What you need to do: When you reach the line in the listing below that contains "משפטי במקרים אלה", begin returning lines exactly as written, and stop after the line that contains "ך באופן מקצועי.". Return no other lines.
========================
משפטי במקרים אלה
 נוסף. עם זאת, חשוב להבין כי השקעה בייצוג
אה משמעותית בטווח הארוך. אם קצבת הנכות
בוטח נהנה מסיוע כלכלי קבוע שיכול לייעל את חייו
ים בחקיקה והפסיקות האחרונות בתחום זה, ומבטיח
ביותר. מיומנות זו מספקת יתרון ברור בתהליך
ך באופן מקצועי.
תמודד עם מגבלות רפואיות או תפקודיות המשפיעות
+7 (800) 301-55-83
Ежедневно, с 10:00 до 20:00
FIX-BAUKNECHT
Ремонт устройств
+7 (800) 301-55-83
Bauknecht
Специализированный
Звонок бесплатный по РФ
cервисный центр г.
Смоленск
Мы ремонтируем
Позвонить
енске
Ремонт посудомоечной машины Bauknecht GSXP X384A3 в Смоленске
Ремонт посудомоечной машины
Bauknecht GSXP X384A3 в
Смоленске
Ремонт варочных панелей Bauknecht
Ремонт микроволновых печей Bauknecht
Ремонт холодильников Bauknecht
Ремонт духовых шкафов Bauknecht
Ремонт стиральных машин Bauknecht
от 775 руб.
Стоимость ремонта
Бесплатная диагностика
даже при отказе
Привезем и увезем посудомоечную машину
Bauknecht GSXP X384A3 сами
========================
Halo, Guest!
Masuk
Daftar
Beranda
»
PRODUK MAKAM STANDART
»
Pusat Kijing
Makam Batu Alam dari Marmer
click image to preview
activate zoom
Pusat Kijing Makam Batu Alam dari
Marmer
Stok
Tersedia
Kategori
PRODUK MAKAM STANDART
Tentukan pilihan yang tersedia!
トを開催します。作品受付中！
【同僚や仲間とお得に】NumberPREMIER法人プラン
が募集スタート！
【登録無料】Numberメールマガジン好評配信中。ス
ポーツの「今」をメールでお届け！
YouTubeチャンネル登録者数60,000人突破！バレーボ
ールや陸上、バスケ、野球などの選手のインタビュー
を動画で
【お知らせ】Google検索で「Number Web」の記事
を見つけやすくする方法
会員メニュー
========================
Written reply:
משפטי במקרים אלה
 נוסף. עם זאת, חשוב להבין כי השקעה בייצוג
אה משמעותית בטווח הארוך. אם קצבת הנכות
בוטח נהנה מסיוע כלכלי קבוע שיכול לייעל את חייו
ים בחקיקה והפסיקות האחרונות בתחום זה, ומבטיח
ביותר. מיומנות זו מספקת יתרון ברור בתהליך
ך באופן מקצועי.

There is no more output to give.